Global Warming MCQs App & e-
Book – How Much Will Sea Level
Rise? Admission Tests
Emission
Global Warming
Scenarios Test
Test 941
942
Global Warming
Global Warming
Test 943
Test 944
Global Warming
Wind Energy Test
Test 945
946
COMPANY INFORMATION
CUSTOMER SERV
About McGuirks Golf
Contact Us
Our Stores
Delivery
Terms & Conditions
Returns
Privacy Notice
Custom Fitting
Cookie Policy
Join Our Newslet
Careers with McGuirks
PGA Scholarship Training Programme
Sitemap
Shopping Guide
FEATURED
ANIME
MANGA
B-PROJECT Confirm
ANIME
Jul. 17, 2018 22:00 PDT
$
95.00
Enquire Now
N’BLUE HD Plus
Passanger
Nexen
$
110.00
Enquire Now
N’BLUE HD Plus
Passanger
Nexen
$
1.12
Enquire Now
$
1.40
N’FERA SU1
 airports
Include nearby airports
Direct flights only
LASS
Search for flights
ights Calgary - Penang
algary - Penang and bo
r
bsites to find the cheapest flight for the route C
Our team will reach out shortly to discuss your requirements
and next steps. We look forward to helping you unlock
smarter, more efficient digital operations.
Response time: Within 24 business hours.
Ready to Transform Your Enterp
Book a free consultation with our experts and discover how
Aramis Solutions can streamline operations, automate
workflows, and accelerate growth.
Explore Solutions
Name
★ ★ ★
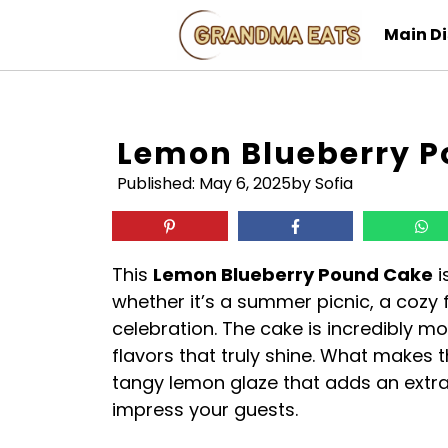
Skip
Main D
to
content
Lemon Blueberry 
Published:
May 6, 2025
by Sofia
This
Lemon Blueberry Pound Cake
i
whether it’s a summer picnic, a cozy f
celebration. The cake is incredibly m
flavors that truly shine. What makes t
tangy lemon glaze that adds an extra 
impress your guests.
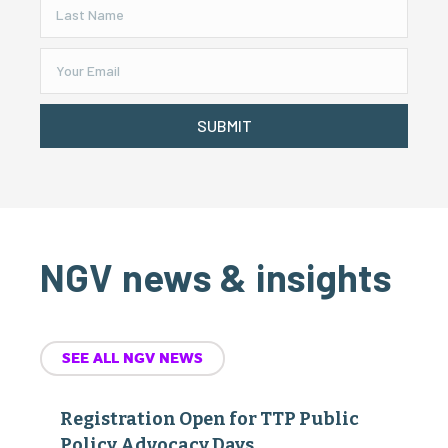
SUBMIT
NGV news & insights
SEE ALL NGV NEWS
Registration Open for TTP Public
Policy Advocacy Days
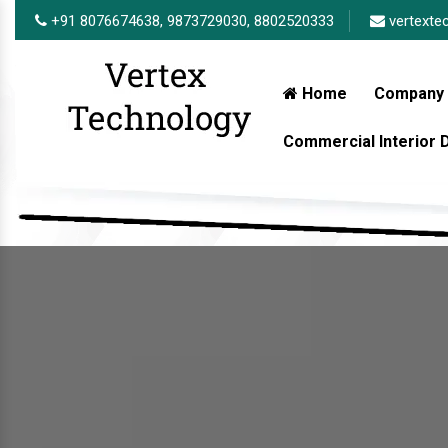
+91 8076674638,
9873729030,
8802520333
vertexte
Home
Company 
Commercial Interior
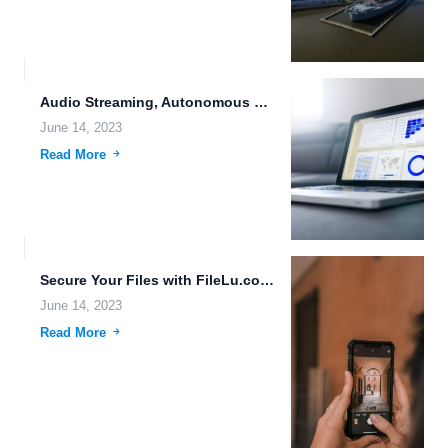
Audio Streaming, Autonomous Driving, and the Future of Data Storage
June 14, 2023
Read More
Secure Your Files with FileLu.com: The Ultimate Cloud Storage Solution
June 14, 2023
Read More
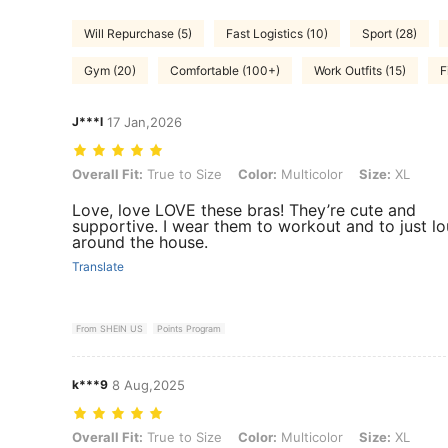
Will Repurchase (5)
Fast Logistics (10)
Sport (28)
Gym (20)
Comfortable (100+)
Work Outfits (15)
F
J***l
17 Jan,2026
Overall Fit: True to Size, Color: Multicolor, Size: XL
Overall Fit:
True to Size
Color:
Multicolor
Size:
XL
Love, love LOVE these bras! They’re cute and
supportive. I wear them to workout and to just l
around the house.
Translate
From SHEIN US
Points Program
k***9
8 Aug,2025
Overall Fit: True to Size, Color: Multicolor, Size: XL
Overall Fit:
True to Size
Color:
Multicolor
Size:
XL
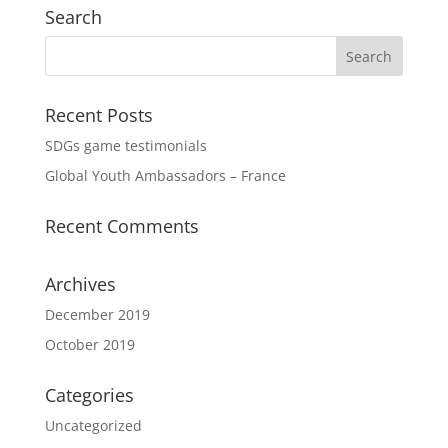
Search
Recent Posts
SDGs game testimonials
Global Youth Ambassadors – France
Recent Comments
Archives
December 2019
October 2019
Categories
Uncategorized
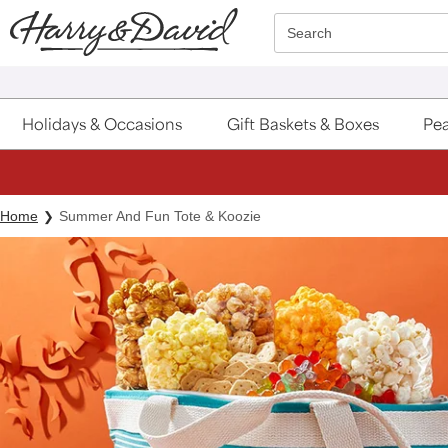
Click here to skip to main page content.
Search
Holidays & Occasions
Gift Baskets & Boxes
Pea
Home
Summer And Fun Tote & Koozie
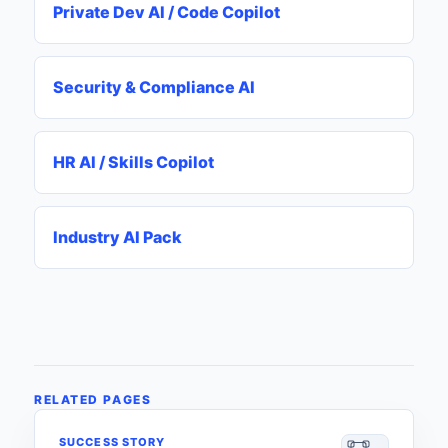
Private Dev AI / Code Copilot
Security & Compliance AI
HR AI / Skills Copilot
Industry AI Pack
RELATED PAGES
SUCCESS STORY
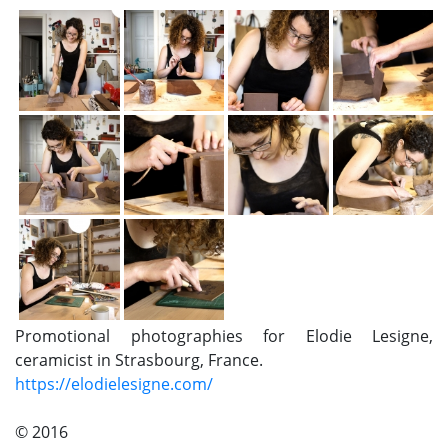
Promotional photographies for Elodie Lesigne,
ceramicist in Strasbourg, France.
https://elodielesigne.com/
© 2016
★ ★ ★
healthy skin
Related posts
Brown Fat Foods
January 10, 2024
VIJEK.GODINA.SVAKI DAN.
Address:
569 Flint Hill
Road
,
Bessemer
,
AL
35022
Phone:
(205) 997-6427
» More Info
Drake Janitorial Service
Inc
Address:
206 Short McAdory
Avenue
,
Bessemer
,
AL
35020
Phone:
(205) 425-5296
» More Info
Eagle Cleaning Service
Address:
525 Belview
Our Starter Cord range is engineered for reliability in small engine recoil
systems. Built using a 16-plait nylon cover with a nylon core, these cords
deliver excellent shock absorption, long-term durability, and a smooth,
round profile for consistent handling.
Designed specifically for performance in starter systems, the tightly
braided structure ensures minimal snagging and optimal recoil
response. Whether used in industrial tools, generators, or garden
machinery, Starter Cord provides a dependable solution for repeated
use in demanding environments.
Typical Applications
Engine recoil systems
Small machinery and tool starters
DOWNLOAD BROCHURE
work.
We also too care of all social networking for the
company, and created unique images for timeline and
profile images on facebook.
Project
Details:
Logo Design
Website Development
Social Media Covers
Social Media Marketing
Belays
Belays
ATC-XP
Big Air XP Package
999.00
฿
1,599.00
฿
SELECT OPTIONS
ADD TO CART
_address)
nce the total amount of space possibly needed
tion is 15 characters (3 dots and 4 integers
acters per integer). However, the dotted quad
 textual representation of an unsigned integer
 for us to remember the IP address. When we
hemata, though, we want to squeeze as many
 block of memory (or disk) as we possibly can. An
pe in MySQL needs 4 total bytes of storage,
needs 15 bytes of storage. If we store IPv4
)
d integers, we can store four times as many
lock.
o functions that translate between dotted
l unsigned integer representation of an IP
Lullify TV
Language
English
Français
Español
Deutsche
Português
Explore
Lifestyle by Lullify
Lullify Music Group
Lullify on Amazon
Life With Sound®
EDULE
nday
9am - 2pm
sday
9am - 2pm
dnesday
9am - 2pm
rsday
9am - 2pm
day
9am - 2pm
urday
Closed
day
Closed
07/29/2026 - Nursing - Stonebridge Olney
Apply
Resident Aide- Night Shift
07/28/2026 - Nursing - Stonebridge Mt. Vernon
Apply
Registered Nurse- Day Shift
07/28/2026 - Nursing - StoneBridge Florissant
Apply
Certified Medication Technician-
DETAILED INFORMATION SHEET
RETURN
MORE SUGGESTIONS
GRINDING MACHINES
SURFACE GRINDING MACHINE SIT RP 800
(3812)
★ ★ ★
Where does the string "Service" appear in the records above? Return every line that holds it.

» ANSWER SPACE
Drake Janitorial Service
Eagle Cleaning Service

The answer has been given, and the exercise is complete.